Apparently, the dream will never die -- here's another email from an Andrew Sullivan reader pining for a third party (see the first here):
I've always voted for Democrats, but like you, I've grown distrustful of the current direction of the party. I'll never be a Republican (the religious fundamentalists are anathema to me), but as your blog continually asks, I wonder/hope if there can't be a third way in American politics? Not a Bill Clinton "Third Way," but a true, grass roots, independent third party that combines some of the old-school conservatism of what used to be the GOP (fiscal sanity, foreign policy realism etc.) with the best of the Democratic party (inclusiveness, domestic competence, worker's rights etc.). Or more simply: Fiscally conservative, socially liberal.
Sullivan adds:
My dream too. And my book is an attempt to make the case more systematically than a blog can.
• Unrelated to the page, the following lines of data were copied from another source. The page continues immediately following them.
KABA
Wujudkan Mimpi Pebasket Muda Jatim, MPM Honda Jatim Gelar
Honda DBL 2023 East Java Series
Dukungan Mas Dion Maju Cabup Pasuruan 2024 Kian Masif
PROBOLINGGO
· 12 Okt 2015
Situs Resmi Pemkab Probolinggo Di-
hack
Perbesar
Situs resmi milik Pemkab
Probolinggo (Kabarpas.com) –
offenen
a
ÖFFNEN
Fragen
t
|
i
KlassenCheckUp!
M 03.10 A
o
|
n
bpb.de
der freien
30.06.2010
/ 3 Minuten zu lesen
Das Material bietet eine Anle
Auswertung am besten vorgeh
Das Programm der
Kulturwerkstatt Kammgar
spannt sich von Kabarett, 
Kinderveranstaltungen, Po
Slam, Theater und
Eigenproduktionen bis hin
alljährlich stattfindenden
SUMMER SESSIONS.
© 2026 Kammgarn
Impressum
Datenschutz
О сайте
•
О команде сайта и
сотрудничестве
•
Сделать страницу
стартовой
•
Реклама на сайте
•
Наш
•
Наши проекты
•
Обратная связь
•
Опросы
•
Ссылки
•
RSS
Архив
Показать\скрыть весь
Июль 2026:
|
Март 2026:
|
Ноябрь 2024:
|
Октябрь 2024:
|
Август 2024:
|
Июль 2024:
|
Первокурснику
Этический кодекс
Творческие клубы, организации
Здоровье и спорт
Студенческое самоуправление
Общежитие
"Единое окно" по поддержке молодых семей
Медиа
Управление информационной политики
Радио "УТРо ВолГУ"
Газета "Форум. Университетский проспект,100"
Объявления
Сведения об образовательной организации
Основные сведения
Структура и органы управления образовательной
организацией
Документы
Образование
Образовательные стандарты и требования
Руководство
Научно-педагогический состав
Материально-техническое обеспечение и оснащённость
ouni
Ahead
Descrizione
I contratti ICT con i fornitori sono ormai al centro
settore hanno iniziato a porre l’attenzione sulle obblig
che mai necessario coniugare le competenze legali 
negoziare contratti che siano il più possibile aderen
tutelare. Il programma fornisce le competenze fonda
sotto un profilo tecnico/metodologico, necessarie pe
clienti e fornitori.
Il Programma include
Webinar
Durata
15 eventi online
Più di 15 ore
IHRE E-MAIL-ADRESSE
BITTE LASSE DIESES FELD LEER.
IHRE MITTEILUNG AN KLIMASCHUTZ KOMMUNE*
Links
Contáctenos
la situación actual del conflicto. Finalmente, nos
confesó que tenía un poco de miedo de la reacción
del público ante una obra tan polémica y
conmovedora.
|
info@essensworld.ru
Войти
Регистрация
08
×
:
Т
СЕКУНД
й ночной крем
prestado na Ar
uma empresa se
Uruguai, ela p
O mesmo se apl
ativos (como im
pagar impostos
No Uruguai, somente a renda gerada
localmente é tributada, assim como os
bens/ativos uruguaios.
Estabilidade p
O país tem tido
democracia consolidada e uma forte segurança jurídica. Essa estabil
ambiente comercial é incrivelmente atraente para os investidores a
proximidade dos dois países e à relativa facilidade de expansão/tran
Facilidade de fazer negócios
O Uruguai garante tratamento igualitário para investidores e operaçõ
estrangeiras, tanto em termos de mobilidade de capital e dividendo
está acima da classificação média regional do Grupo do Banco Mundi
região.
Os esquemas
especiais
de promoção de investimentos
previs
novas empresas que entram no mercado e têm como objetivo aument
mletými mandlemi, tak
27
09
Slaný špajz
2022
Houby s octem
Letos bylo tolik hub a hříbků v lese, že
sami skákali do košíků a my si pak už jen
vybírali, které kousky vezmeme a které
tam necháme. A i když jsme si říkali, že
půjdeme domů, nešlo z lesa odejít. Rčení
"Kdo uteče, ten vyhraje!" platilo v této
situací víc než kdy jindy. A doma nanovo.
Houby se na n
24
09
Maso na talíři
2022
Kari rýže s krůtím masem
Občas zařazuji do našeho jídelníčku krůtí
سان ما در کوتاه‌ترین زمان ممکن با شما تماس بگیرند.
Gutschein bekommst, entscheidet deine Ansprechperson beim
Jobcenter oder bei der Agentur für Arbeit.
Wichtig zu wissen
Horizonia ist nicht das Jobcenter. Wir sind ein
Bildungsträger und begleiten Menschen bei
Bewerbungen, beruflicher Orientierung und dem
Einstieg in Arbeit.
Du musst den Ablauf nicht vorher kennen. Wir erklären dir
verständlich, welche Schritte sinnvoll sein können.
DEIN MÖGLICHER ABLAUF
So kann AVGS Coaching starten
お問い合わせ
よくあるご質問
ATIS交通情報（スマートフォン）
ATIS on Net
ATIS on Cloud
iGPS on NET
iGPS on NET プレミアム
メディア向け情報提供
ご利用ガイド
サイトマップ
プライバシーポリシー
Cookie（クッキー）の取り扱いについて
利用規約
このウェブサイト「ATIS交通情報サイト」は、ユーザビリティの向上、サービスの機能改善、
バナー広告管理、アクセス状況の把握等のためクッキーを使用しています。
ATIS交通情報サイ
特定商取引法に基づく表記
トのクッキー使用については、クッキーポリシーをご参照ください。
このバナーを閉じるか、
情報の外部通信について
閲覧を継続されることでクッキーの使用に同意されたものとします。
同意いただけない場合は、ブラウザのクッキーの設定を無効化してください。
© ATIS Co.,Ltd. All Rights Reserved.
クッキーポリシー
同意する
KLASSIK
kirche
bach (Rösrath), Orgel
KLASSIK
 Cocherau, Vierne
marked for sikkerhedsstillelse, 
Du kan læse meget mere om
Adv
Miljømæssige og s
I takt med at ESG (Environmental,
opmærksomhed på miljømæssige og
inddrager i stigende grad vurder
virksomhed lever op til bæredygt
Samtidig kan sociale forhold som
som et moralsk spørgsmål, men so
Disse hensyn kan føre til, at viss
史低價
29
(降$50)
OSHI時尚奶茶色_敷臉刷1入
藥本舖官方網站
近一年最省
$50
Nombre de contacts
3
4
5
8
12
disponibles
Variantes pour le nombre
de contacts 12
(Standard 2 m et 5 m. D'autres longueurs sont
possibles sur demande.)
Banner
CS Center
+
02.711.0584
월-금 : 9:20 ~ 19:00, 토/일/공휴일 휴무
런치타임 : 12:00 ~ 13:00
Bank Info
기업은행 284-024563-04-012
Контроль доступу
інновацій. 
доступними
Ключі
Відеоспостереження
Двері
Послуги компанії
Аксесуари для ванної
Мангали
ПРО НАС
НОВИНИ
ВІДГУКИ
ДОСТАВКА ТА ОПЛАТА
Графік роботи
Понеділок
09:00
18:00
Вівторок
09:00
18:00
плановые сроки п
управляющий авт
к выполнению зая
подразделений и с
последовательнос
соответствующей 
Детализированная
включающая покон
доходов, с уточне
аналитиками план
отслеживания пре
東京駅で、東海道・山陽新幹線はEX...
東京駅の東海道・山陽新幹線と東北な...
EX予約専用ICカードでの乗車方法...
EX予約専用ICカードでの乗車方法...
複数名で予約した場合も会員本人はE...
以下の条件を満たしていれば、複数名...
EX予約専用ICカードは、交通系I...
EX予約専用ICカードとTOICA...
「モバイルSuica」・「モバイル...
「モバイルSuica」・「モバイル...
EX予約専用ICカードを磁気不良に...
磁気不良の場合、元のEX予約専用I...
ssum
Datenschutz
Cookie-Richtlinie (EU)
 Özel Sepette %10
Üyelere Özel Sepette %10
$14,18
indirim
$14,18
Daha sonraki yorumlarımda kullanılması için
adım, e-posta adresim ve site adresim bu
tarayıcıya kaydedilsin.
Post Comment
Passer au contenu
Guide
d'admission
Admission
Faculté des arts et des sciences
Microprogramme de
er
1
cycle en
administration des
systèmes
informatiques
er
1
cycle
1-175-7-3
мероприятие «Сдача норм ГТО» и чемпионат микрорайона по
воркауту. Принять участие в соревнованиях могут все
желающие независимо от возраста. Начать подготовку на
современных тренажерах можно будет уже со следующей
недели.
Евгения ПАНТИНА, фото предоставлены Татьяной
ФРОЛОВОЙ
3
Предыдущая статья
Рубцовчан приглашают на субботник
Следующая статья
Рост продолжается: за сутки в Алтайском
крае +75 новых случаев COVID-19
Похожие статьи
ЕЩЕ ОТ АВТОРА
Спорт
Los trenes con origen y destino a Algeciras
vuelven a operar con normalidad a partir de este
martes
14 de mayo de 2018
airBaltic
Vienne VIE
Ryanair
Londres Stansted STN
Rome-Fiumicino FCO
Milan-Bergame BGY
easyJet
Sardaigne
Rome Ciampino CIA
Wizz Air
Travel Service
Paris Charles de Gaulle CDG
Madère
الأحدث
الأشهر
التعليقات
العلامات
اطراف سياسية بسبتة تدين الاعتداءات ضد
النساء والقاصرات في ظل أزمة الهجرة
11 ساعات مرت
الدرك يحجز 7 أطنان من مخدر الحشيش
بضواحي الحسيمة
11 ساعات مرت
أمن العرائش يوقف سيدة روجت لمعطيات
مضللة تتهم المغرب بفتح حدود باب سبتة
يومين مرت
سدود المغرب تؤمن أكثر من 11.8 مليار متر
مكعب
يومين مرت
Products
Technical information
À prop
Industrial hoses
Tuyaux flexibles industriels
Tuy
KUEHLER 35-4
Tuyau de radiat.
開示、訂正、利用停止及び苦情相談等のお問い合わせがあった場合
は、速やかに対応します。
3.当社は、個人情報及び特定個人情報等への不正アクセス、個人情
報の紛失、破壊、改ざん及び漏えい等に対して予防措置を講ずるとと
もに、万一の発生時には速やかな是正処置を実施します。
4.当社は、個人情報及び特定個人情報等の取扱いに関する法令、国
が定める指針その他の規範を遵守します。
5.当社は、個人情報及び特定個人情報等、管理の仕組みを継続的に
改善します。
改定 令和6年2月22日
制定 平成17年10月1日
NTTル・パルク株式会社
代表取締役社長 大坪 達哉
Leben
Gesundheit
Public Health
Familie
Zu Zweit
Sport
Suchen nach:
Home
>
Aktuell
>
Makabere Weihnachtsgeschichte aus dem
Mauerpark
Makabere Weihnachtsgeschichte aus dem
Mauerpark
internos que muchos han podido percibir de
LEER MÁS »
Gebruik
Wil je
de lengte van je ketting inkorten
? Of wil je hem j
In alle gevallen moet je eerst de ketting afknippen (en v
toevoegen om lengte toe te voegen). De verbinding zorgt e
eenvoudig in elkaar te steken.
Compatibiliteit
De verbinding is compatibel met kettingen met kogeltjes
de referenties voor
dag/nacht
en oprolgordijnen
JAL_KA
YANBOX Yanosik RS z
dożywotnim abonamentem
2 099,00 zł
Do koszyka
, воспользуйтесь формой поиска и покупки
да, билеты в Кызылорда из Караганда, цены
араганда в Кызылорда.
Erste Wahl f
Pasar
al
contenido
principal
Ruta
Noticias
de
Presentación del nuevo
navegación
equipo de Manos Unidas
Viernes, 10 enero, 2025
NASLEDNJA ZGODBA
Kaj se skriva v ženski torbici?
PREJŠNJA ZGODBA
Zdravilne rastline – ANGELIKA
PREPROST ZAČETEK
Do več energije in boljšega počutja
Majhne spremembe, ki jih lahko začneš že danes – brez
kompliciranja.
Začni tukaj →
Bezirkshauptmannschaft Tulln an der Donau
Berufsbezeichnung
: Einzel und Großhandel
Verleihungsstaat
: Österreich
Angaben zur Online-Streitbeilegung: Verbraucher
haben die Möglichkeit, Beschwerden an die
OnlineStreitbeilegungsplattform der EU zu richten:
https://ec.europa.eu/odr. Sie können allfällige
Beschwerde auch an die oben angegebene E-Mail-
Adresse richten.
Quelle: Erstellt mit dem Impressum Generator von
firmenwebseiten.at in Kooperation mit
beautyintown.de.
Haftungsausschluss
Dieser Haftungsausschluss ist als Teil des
Once again, this will not happen (for my many posts explaining why, click here). It's a dream and nothing more. However, the threat of a third party, or of disenchanted moderates switching parties, can move the two major parties around. That's Sullivan's best hope.
Well, it can happen if we move away from plurality voting and towards systems like IRV and Proportional Representation. But most people who want third parties to succeed don't understand that.
Electoral reform is a long-shot because the two parties like keeping their power (although maybe the Dems might go for it, given how little power they have right now), so it would have to be a grassroots movement tapping into all this dissatisfaction of the two parties. But this dissatisfaction might be pretty broad. Why else do you keep having to debunk the third party thing so many times?